How to repair? The death of schematics

There was a time when, if you used a soldering iron, you could easily open a radio or TV repair business. You may not be rich, but you can live a good life. And if you have enough business knowledge to sell, you can do well. There aren’t many repair shops these days and it’s no wonder. Labor costs are rising and things like TVs are falling in price every day. What’s worse is that today’s TVs are not only cheaper than last year’s models, but probably better. Plus, TVs are full of custom parts you can’t get and jam-packed into smaller and smaller cases.

In fact, I saw a “Black Friday” ad for a 40-inch 1080p flatscreen with a streaming controller for $98. Granted, it’s not huge by today’s standards, and I’m sure it’s not a perfect picture. But for $98? Even a giant high-end TV these days can cost a little over $1,000, and you can get something pretty cool for under $500.

Looking back, a Sears ad on a 19″ color TV in 1980 looks a lot. The price? $399. That doesn’t sound too bad until you realize that today it would be around $1,400. So with a ratio of about 3.5 to 1, a $30/hour service call would, today, be $105. So for a one-hour service call with no parts, I could buy that 40″ TV. Add even a simple segment or another hour and I’m getting close to big league TV.

Have you ever wondered how TV repair technicians know what to do? Well, for one thing, most of the time you don’t have to. A surprising number of calls will be something as simple as a fraed line cord or a dirty tuner. Antenna cables destroyed by critters were common enough. In the tube days, you could easily swap out tubes to solve most real problems.

Back to the shop: Raiders and Sams

Many shops will send a junior guy to check simple things and then bring everything else “back to the shop” where someone will troubleshoot at the component level what needs to be done. Surprisingly, many TVs and other consumer electronics at one time had schematics inside the cabinet for the service person. Although they were often compressed.
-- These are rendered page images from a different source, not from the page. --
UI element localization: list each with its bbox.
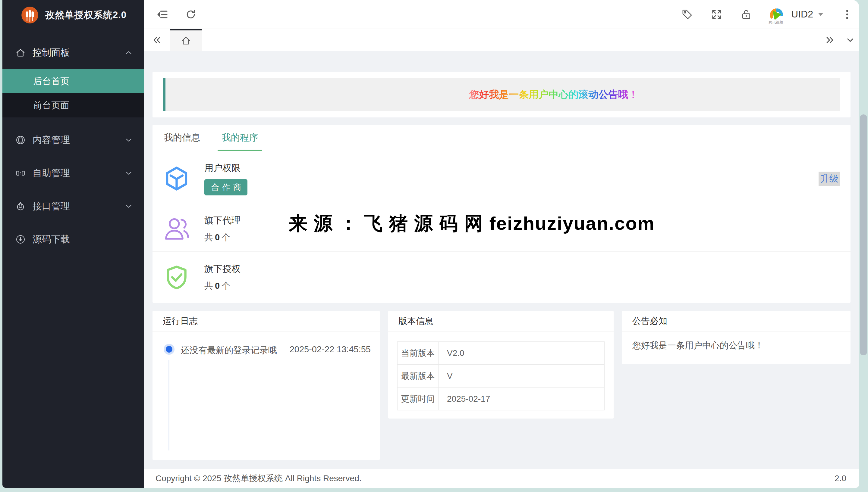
flame-icon <box>15 201 26 212</box>
timeline-dot <box>166 346 172 352</box>
app-logo-icon <box>21 6 39 24</box>
tab-label: 我的程序 <box>222 131 258 144</box>
sidebar-item-label: 自助管理 <box>32 167 124 179</box>
cube-icon <box>163 165 190 192</box>
chevrons-left-icon <box>151 34 162 46</box>
tab-my-program[interactable]: 我的程序 <box>222 125 258 151</box>
log-entry-time: 2025-02-22 13:45:55 <box>290 344 371 354</box>
sidebar-item-selfservice-management[interactable]: 自助管理 <box>2 156 144 190</box>
username: UID2 <box>791 9 813 20</box>
log-entry: 还没有最新的登录记录哦 2025-02-22 13:45:55 <box>162 344 371 356</box>
my-program-card: 我的信息 我的程序 用户权限 合作商 升级 <box>153 125 850 303</box>
topbar: 腾讯视频 UID2 <box>144 0 859 29</box>
table-row: 最新版本 V <box>398 365 605 388</box>
tabs-scroll-left-button[interactable] <box>144 29 170 51</box>
sidebar-item-backend-home[interactable]: 后台首页 <box>2 69 144 93</box>
count-label: 共 <box>204 281 213 291</box>
collapse-sidebar-button[interactable] <box>156 7 169 21</box>
count-value: 0 <box>215 281 220 291</box>
avatar-caption: 腾讯视频 <box>769 20 783 25</box>
sidebar-item-label: 接口管理 <box>32 200 124 213</box>
tag-button[interactable] <box>680 7 694 21</box>
announcement-card: 您好我是一条用户中心的滚动公告哦！ <box>153 72 850 118</box>
home-tab-icon <box>181 35 191 46</box>
tab-strip <box>144 29 859 51</box>
tab-my-info[interactable]: 我的信息 <box>164 125 200 151</box>
chevron-up-icon <box>124 48 133 57</box>
version-row-value: V2.0 <box>439 342 605 365</box>
fullscreen-button[interactable] <box>710 7 724 21</box>
globe-icon <box>15 134 26 145</box>
version-info-card: 版本信息 当前版本 V2.0 最新版本 V <box>388 311 614 419</box>
licenses-count: 共0个 <box>204 280 240 292</box>
sidebar-item-control-panel[interactable]: 控制面板 <box>2 36 144 69</box>
user-avatar[interactable]: 腾讯视频 <box>767 6 784 23</box>
sidebar-item-content-management[interactable]: 内容管理 <box>2 123 144 156</box>
sidebar-nav: 控制面板 后台首页 前台页面 内容管理 <box>2 30 144 256</box>
agents-title: 旗下代理 <box>204 214 240 227</box>
agents-count: 共0个 <box>204 231 240 244</box>
partner-badge: 合作商 <box>204 179 248 195</box>
chevrons-right-icon <box>824 34 835 46</box>
tabs-dropdown-button[interactable] <box>841 29 859 51</box>
tag-icon <box>681 8 693 21</box>
announcement-banner: 您好我是一条用户中心的滚动公告哦！ <box>163 78 840 111</box>
version-row-value: 2025-02-17 <box>439 388 605 411</box>
page-content: 您好我是一条用户中心的滚动公告哦！ 我的信息 我的程序 <box>144 51 859 469</box>
components-icon <box>15 168 26 178</box>
lock-button[interactable] <box>739 7 753 21</box>
row-agents: 旗下代理 共0个 <box>153 206 850 252</box>
app-window: 孜然单授权系统2.0 控制面板 后台首页 前台页面 <box>2 0 859 488</box>
sidebar-item-label: 源码下载 <box>32 233 133 246</box>
scrollbar-thumb[interactable] <box>860 115 867 355</box>
count-unit: 个 <box>221 281 230 291</box>
kebab-menu-icon <box>841 8 853 21</box>
version-table: 当前版本 V2.0 最新版本 V 更新时间 2025-02-17 <box>397 341 605 411</box>
sidebar-item-frontend-page[interactable]: 前台页面 <box>2 93 144 118</box>
submenu-item-label: 后台首页 <box>33 75 69 88</box>
notice-title: 公告必知 <box>622 311 850 332</box>
chevron-down-icon <box>124 169 133 178</box>
people-icon <box>163 215 190 243</box>
count-value: 0 <box>215 232 220 242</box>
notice-card: 公告必知 您好我是一条用户中心的公告哦！ <box>622 311 850 364</box>
tabs-scroll-right-button[interactable] <box>818 29 841 51</box>
topbar-left <box>156 7 198 21</box>
more-menu-button[interactable] <box>840 7 854 21</box>
upgrade-link[interactable]: 升级 <box>819 172 840 186</box>
sidebar-item-api-management[interactable]: 接口管理 <box>2 190 144 223</box>
user-menu[interactable]: UID2 <box>791 9 825 20</box>
main-area: 腾讯视频 UID2 <box>144 0 859 488</box>
desktop-screenshot: { "app": { "title": "孜然单授权系统2.0", "foote… <box>0 0 868 492</box>
table-row: 当前版本 V2.0 <box>398 342 605 365</box>
version-row-label: 当前版本 <box>398 342 439 365</box>
sidebar-item-source-download[interactable]: 源码下载 <box>2 223 144 256</box>
row-user-permission: 用户权限 合作商 升级 <box>153 151 850 206</box>
log-entry-text: 还没有最新的登录记录哦 <box>181 344 290 356</box>
licenses-title: 旗下授权 <box>204 263 240 275</box>
fullscreen-icon <box>711 8 723 21</box>
row-licenses: 旗下授权 共0个 <box>153 252 850 303</box>
sidebar-item-label: 内容管理 <box>32 134 124 146</box>
program-tabs: 我的信息 我的程序 <box>153 125 850 151</box>
topbar-right: 腾讯视频 UID2 <box>680 6 854 23</box>
count-unit: 个 <box>221 232 230 242</box>
count-label: 共 <box>204 232 213 242</box>
submenu-item-label: 前台页面 <box>33 99 69 112</box>
agents-info: 旗下代理 共0个 <box>204 214 240 244</box>
scrolling-announcement-text: 您好我是一条用户中心的滚动公告哦！ <box>469 88 638 101</box>
footer: Copyright © 2025 孜然单授权系统 All Rights Rese… <box>144 469 859 488</box>
shield-check-icon <box>163 264 190 291</box>
tab-home-active[interactable] <box>170 29 202 51</box>
tab-label: 我的信息 <box>164 131 200 144</box>
version-row-label: 最新版本 <box>398 365 439 388</box>
version-row-value: V <box>439 365 605 388</box>
sidebar-item-label: 控制面板 <box>32 46 124 59</box>
licenses-info: 旗下授权 共0个 <box>204 263 240 292</box>
refresh-button[interactable] <box>184 7 198 21</box>
permission-info: 用户权限 合作商 <box>204 162 248 195</box>
notice-content: 您好我是一条用户中心的公告哦！ <box>622 332 850 360</box>
download-circle-icon <box>15 234 26 245</box>
sidebar-submenu-control-panel: 后台首页 前台页面 <box>2 69 144 118</box>
chevron-down-icon <box>845 34 855 46</box>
A rider page for Admiral Radio

There were better options. Raiders would collect data from all the consumer electronics they could find, and they would publish it in huge volumes, sometimes totaling 2,000 pages a year. Many of these old volumes are available on the Internet.

Another major publisher of service data was Sams Photofacts. These folders will contain detailed information about major TVs, radios, CB transmitters, and in some cases computers.

Sam’s is still around and will still sell you their photofacts, so it’s hard to find them online. But if you look around, there are some. You can often buy used original books just like you would a used book. Obviously, the copyright is out on some of the older ones and there are third parties who will sell their copies. You can sometimes find them in libraries too.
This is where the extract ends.